RECORDS Block Start

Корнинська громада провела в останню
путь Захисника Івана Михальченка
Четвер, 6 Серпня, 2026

RECORDS Block End
RECORDS Block Start

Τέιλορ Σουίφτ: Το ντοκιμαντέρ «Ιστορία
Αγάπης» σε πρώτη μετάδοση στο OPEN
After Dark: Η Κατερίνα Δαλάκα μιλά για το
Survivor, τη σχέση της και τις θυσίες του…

RECORDS Block End

REQUIRED ACTION: The reply should consist solely of the lines above from the one that has "After Dark: Η Κατερίνα Δαλάκα μιλά για το" through the one that has "Survivor, τη σχέση της και τις θυσίες του…", reproduced exactly.

SOLVED PROBLEM:
After Dark: Η Κατερίνα Δαλάκα μιλά για το
Survivor, τη σχέση της και τις θυσίες του…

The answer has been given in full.